People often seem to shine after confession. Sometimes they laugh or cry. They’re rarely indifferent. This day and age is a time when everyone is constantly besieged by banal and meaningless gestures, a time when we’ve lost the sense of value. Confession, though, is an extreme exercise. It is an exercise that still gratifies us with strong and true emotions. It never occurs without an awakening. It never happens unless I rebel against meaninglessness and resignation.
The penitent is a poor person who suffers from amnesia. Something, though, finally reminds him who he is: the son of a King. So he gets up and begins his journey to the Father’s house. As a confessor, obviously, I can’t tell the stories of the people who have come to me for the sacrament of reconciliation. I can say, though, that it is a privilege to be present to watch the miracle that is worked by sacramental forgiveness, in me and in those who receive it through me. And to be present, as priest or penitent, gives me a perspective for which I am truly grateful.

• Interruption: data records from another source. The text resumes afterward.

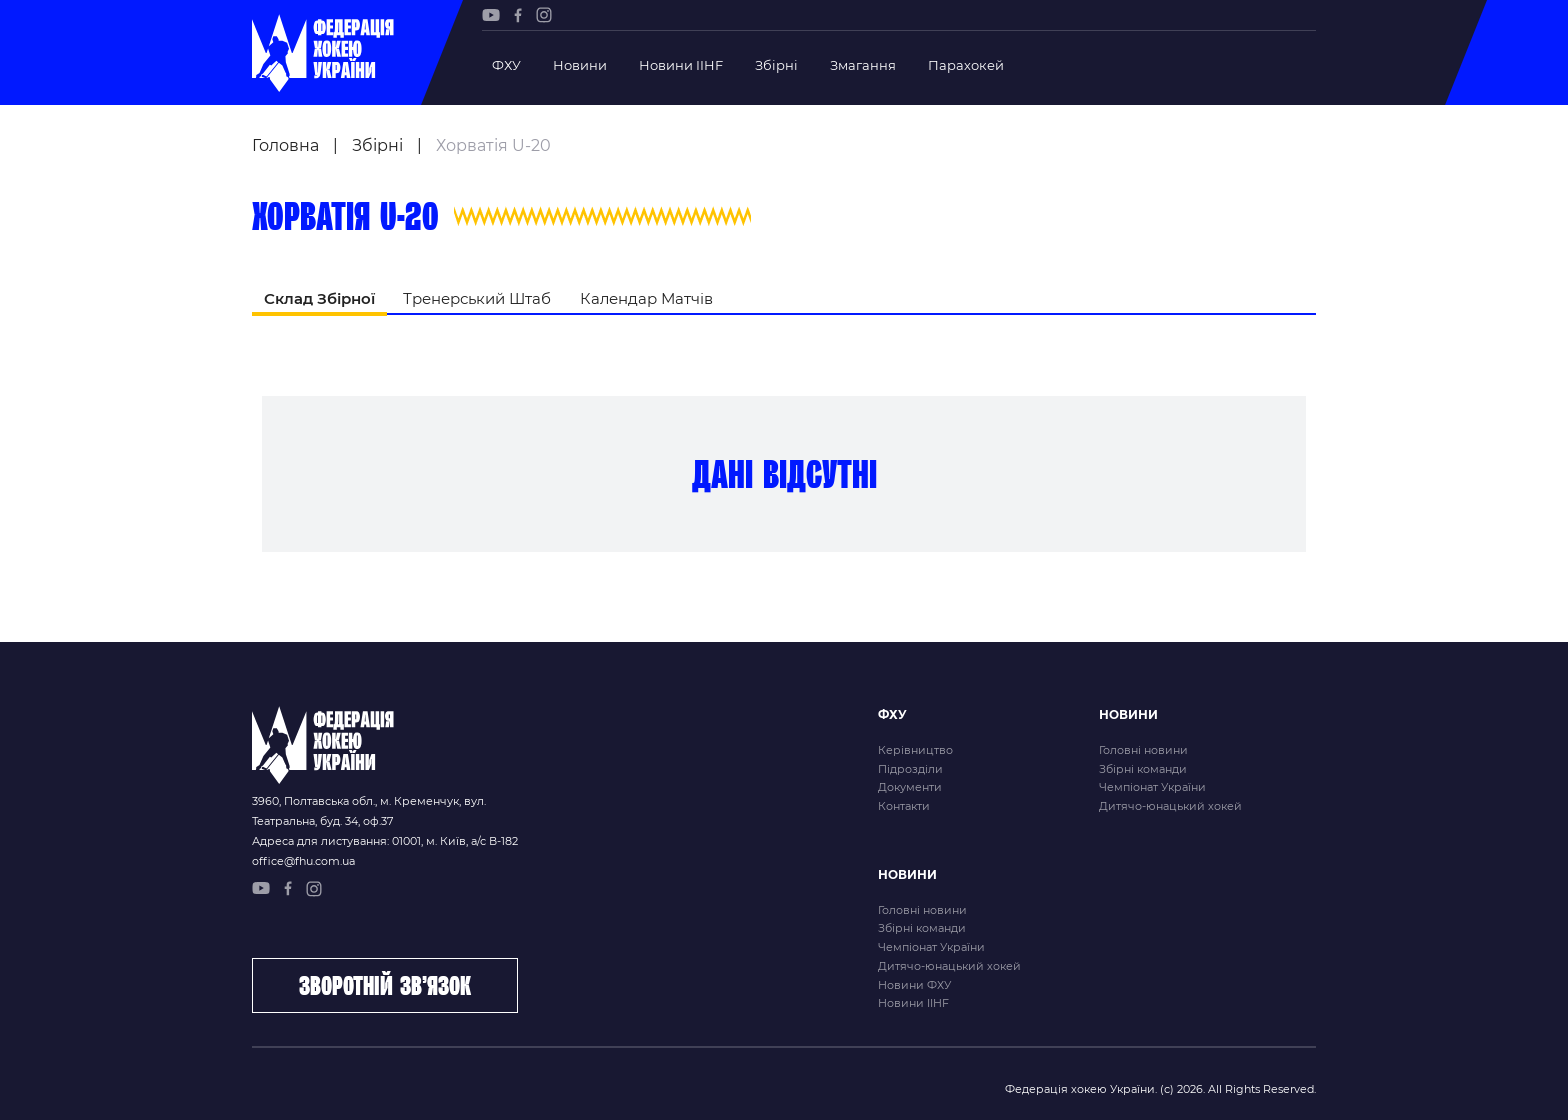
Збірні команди (1143, 769)
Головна (285, 145)
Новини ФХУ (914, 985)
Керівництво (915, 750)
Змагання (863, 65)
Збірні (776, 65)
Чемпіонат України (1152, 787)
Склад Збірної (319, 298)
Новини (580, 65)
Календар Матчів (646, 298)
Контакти (904, 806)
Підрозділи (910, 769)
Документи (910, 787)
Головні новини (1143, 750)
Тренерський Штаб (477, 298)
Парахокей (966, 65)
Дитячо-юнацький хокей (1170, 806)
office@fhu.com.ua (303, 861)
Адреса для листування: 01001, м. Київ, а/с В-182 (385, 841)
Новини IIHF (681, 65)
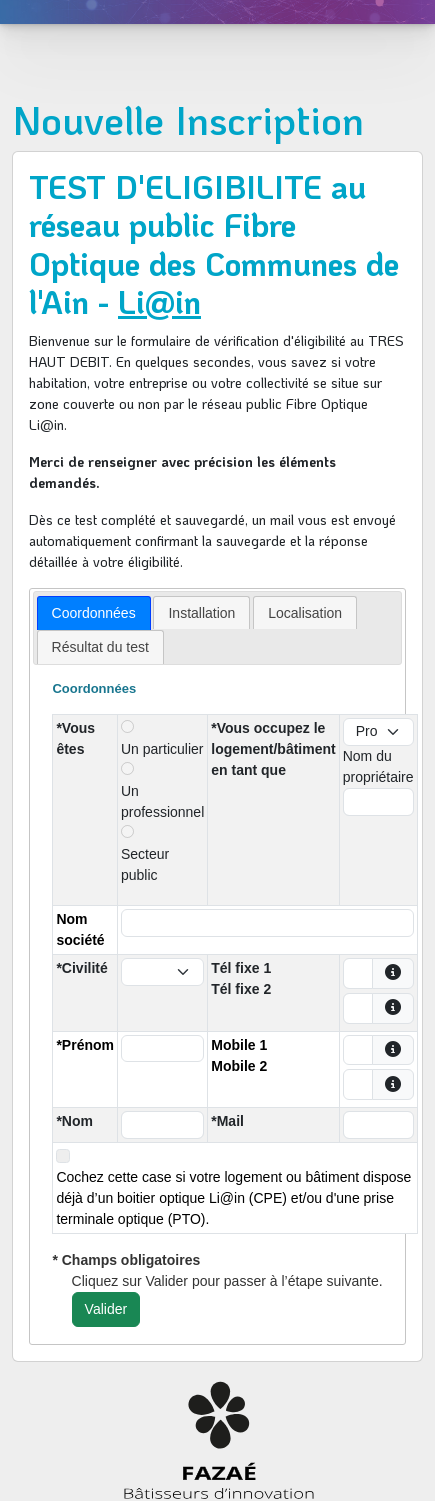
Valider (106, 1309)
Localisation (305, 613)
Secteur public (145, 864)
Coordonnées (94, 613)
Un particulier (162, 749)
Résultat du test (100, 647)
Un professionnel (162, 801)
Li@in (159, 301)
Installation (201, 613)
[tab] (94, 613)
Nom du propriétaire (378, 766)
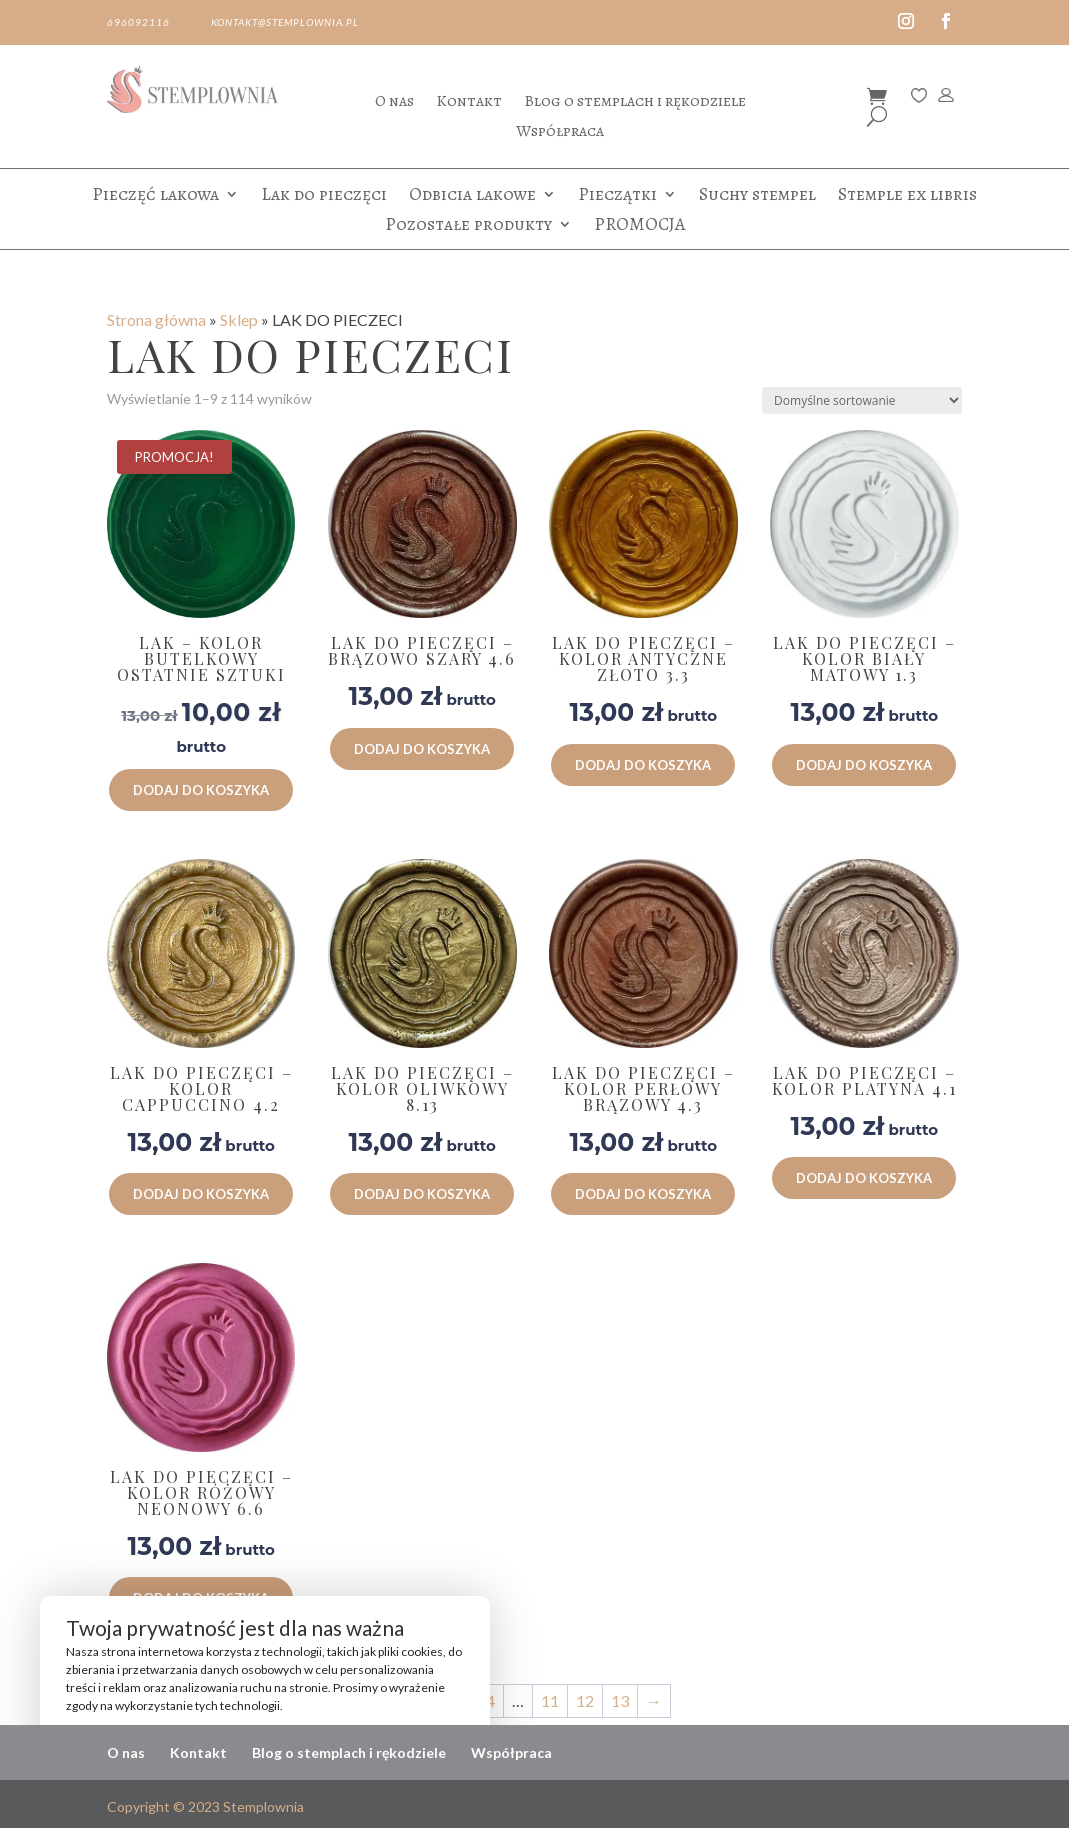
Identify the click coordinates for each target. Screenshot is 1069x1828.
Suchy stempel (757, 196)
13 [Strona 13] (620, 1700)
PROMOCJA (639, 226)
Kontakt (469, 103)
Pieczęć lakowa (155, 196)
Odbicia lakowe (472, 196)
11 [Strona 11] (550, 1700)
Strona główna (156, 319)
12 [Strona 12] (585, 1700)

I got on my knees in the confessional, with my head against the screen, “Forgive me, Father, for I have sinned … I’m a priest, and these are my sins…” A number of times the priest to whom I’m confessing has, afterwards, turned to me, and asked me to hear his confession. It is a strange and beautiful thing to give and receive mercy thanks to the sacramental presence of Jesus, in confession and in the order of the priesthood.
The list of my sins transformed itself into a sad and well-known litany. The old friar, with Franciscan joy, listened to my recitation of Gesù d’amore accesso, my act of contrition, at the end of my confession. I asked him permission to say it in Italian, because, despite being in America for thirteen years, I can only really feel penitent in my mother tongue. As a good-hearted follower of St. Francis, the old priest was more than happy to hear a little Italian and kindly allowed it. Then he gave me absolution, which is never to be taken for granted, as can be understood after decades of walking as a sinner. “Thank you, Father, for being here to listen to my confession today.” We exchanged goodbyes and promises of prayer for one another and for our communities.
The metro swallowed me up again, only to spit me out, like Jonah, half a mile from my parish. I walked back home, with a renewed awareness of the ocean of mercy that is behind each priest seated in the confessional. Even behind me, a sinner.